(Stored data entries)

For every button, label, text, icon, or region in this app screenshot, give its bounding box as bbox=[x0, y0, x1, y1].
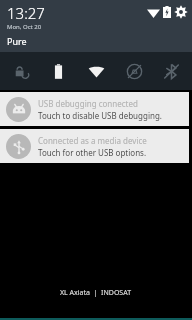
button[interactable]: Bluetooth off bbox=[154, 54, 188, 88]
button[interactable]: Ringer off bbox=[117, 54, 151, 88]
button[interactable]: Wi-Fi bbox=[79, 54, 113, 88]
staticText: XL Axiata | INDOSAT bbox=[60, 288, 132, 298]
staticText: Touch to disable USB debugging. bbox=[38, 110, 162, 121]
button[interactable]: Pure bbox=[7, 35, 27, 47]
button[interactable]: Connected as a media device bbox=[0, 129, 189, 163]
staticText: Pure bbox=[7, 35, 27, 47]
button[interactable]: Battery bbox=[41, 54, 75, 88]
staticText: USB debugging connected bbox=[38, 98, 138, 109]
staticText: Touch for other USB options. bbox=[38, 147, 147, 158]
staticText: 13:27 bbox=[7, 3, 45, 23]
button[interactable]: Rotation lock bbox=[4, 54, 38, 88]
button[interactable]: USB debugging connected bbox=[0, 92, 189, 126]
staticText: Connected as a media device bbox=[38, 135, 147, 146]
staticText: Mon, Oct 20 bbox=[7, 23, 42, 31]
button[interactable]: Settings bbox=[174, 5, 188, 19]
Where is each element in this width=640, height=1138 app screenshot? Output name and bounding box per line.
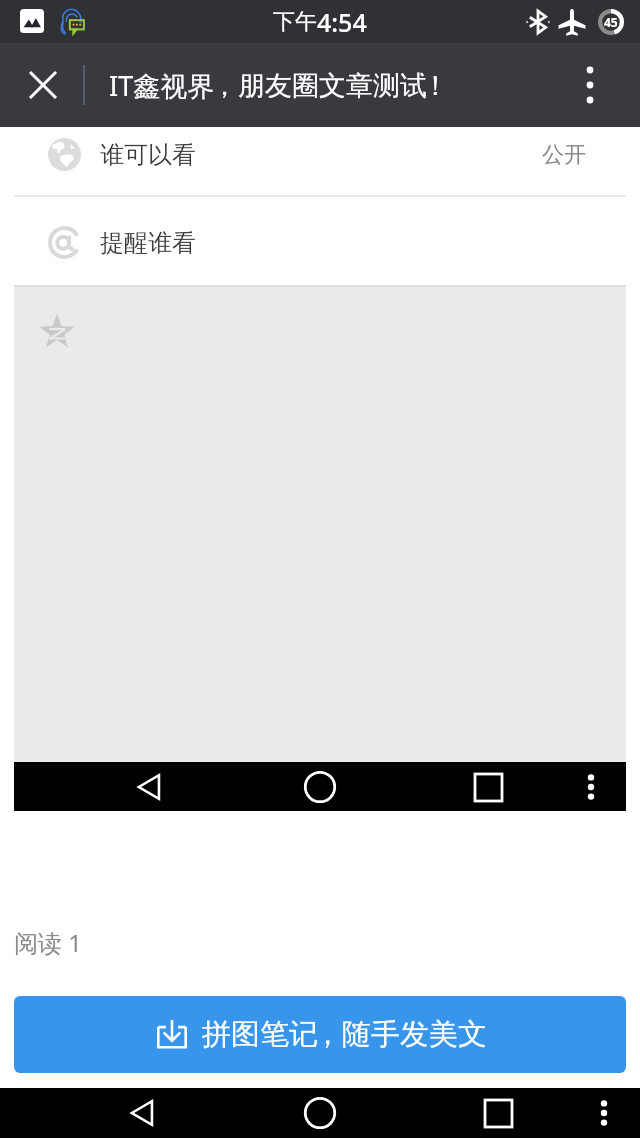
staticText: ，: [211, 69, 234, 103]
button[interactable]: Close: [1, 43, 85, 127]
button[interactable]: Recents: [464, 763, 512, 811]
staticText: 拼图笔记: [202, 1016, 318, 1053]
button[interactable]: 谁可以看: [0, 127, 640, 182]
staticText: 公开: [542, 141, 586, 169]
button[interactable]: Back: [126, 763, 174, 811]
staticText: ，: [313, 1016, 337, 1053]
staticText: 谁可以看: [100, 140, 196, 170]
button[interactable]: More: [571, 767, 611, 807]
button[interactable]: Home: [296, 763, 344, 811]
staticText: 4:54: [317, 5, 367, 39]
button[interactable]: 提醒谁看: [0, 215, 640, 270]
staticText: 提醒谁看: [100, 228, 196, 258]
button[interactable]: 拼图笔记: [14, 996, 626, 1073]
button[interactable]: Recents: [474, 1089, 522, 1137]
button[interactable]: More options: [548, 43, 632, 127]
staticText: IT鑫视界: [109, 67, 215, 104]
button[interactable]: Back: [119, 1089, 167, 1137]
staticText: 朋友圈文章测试: [238, 69, 427, 103]
staticText: 随手发美文: [342, 1016, 487, 1053]
staticText: 阅读 1: [14, 926, 82, 959]
staticText: ！: [422, 69, 438, 103]
staticText: 下午: [273, 8, 317, 36]
button[interactable]: Home: [296, 1089, 344, 1137]
staticText: 45: [604, 14, 618, 30]
button[interactable]: More: [584, 1093, 624, 1133]
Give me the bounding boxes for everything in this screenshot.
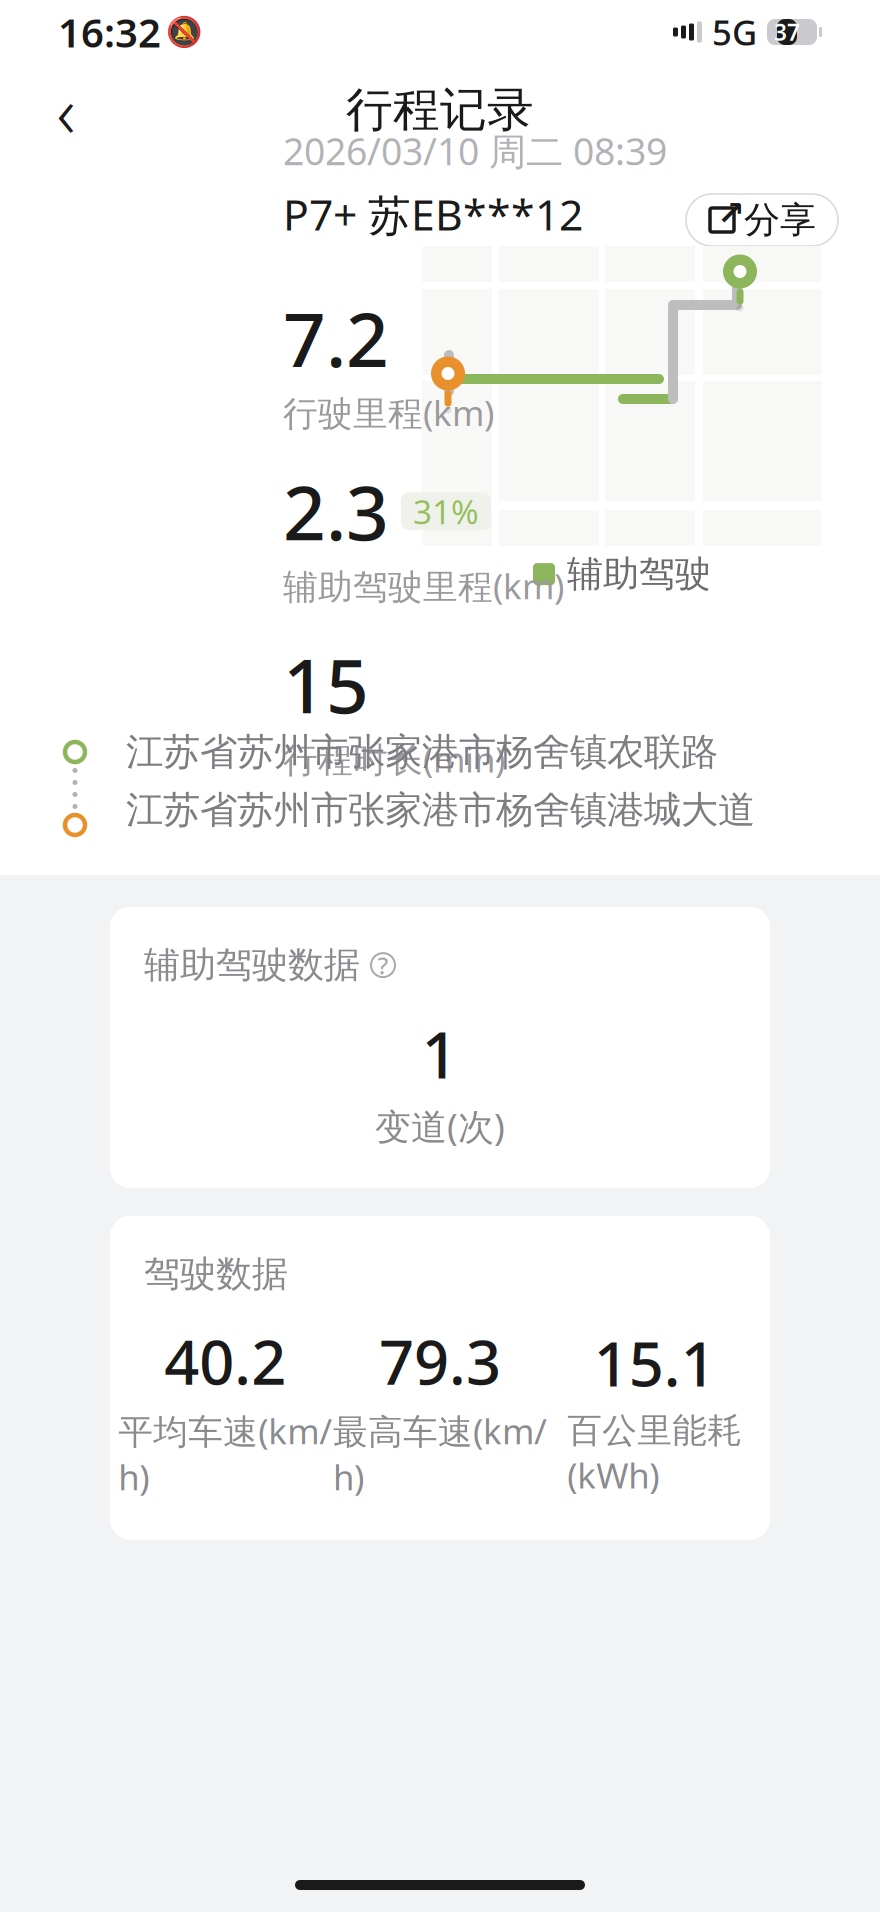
staticText: 15.1 — [594, 1322, 716, 1403]
staticText: 辅助驾驶 — [567, 552, 711, 596]
staticText: 7.2 — [283, 288, 389, 388]
staticText: 🔕 — [166, 15, 202, 49]
staticText: P7+ 苏EB***12 — [283, 186, 583, 242]
staticText: ↗ — [717, 194, 745, 232]
staticText: 分享 — [744, 198, 816, 242]
staticText: 江苏省苏州市张家港市杨舍镇港城大道 — [126, 787, 755, 833]
staticText: 37 — [774, 17, 800, 47]
staticText: 行驶里程(km) — [283, 390, 494, 436]
staticText: 变道(次) — [375, 1102, 505, 1150]
staticText: 79.3 — [379, 1320, 501, 1402]
staticText: 2026/03/10 周二 08:39 — [283, 126, 667, 176]
button[interactable]: 说明 — [368, 950, 398, 980]
staticText: 行程记录 — [346, 81, 534, 139]
staticText: 行程时长(min) — [283, 736, 505, 782]
staticText: 江苏省苏州市张家港市杨舍镇农联路 — [126, 729, 718, 775]
staticText: ? — [378, 949, 388, 981]
button[interactable]: 返回 — [30, 74, 102, 146]
staticText: 16:32 — [58, 5, 161, 58]
button[interactable]: ↗ — [686, 194, 838, 246]
staticText: 平均车速(km/h) — [118, 1408, 332, 1500]
staticText: 1 — [422, 1011, 458, 1096]
staticText: ‹ — [56, 62, 76, 158]
staticText: 40.2 — [164, 1320, 286, 1402]
staticText: 31% — [413, 489, 479, 533]
staticText: 5G — [712, 9, 757, 55]
staticText: 驾驶数据 — [144, 1252, 288, 1296]
staticText: 辅助驾驶数据 — [144, 943, 360, 987]
staticText: 百公里能耗(kWh) — [567, 1409, 742, 1498]
staticText: 辅助驾驶里程(km) — [283, 563, 564, 609]
staticText: 15 — [283, 635, 369, 734]
staticText: 2.3 — [283, 462, 389, 561]
staticText: 最高车速(km/h) — [333, 1408, 547, 1500]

» Your objective: Answer with a single number: how many lines in the data above have the string "options" in them?

» Exercise response: 2